Builder.ai, a London-based company previously valued at $1.5 billion, marketed its platform as an AI-powered solution that made building apps as simple as ordering pizza. Its virtual assistant, "Natasha," was supposed to generate software using artificial intelligence.
In reality, nearly 700 engineers in India were manually coding customer requests behind the scenes, the Times of India reported.
The ruse began to collapse in May when lender Viola Credit seized $37 million from the company's accounts, uncovering that Builder.ai had inflated its 2024 revenue projections by 300%. An audit revealed the company generated just $50 million in revenue, far below the $220 million it claimed to investors.
A Wall Street Journal report from 2019 had already questioned Builder.ai's AI claims, and a former executive sued the company that same year for allegedly misleading investors and overstating its technical capabilities.
Despite that, the company raised over $445 million from big names including Microsoft and the Qatar Investment Authority. Builder.ai's collapse has triggered a federal investigation in the U.S., with prosecutors in New York requesting financial documents and customer records.
Founder Sachin Dev Duggal stepped down earlier this year and was replaced by Manpreet Ratia, who reportedly uncovered the company's internal misrepresentations.
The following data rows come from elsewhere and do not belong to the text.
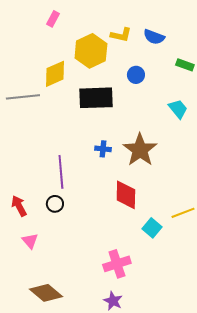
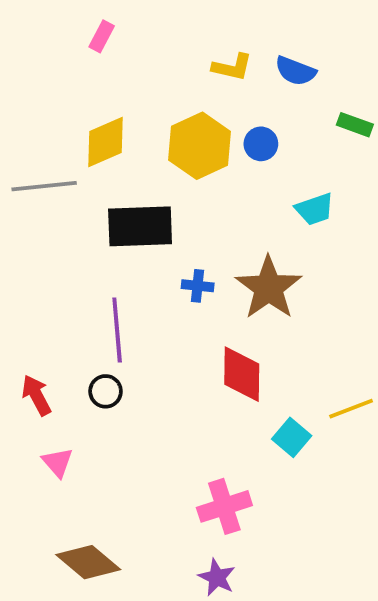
yellow hexagon: (91, 51) -> (200, 146), moved
black rectangle: (96, 98) -> (140, 226), moved
cyan trapezoid: (178, 109) -> (315, 209), moved, turned 110

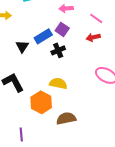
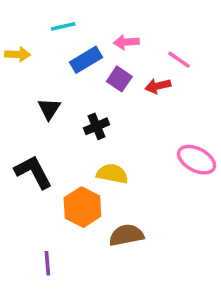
blue rectangle: (43, 36) -> (86, 60), moved
red arrow: (93, 37) -> (158, 86), moved
black cross: (58, 50) -> (96, 126), moved

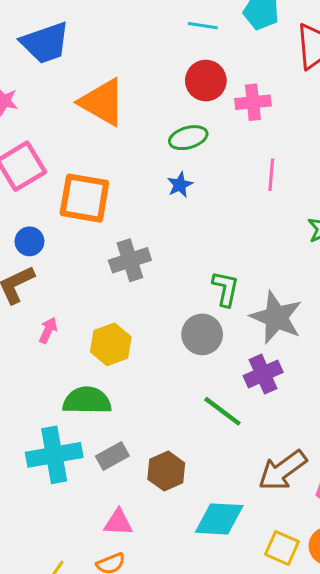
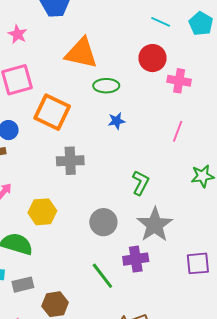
orange triangle: (102, 102) -> (81, 53), turned -33
green ellipse: (188, 138) -> (106, 86), moved
green L-shape: (225, 289) -> (141, 183), moved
The company now owes millions to Amazon and Microsoft in cloud computing costs and has laid off around 1,000 employees. On LinkedIn , the company announced its entry into insolvency proceedings, citing "historic challenges and past decisions" that strained its finances.
The fallout is seen as one of the biggest failures of the post-ChatGPT AI investment boom and has renewed scrutiny of "AI washing"—the trend of rebranding manual services as artificial intelligence to secure funding.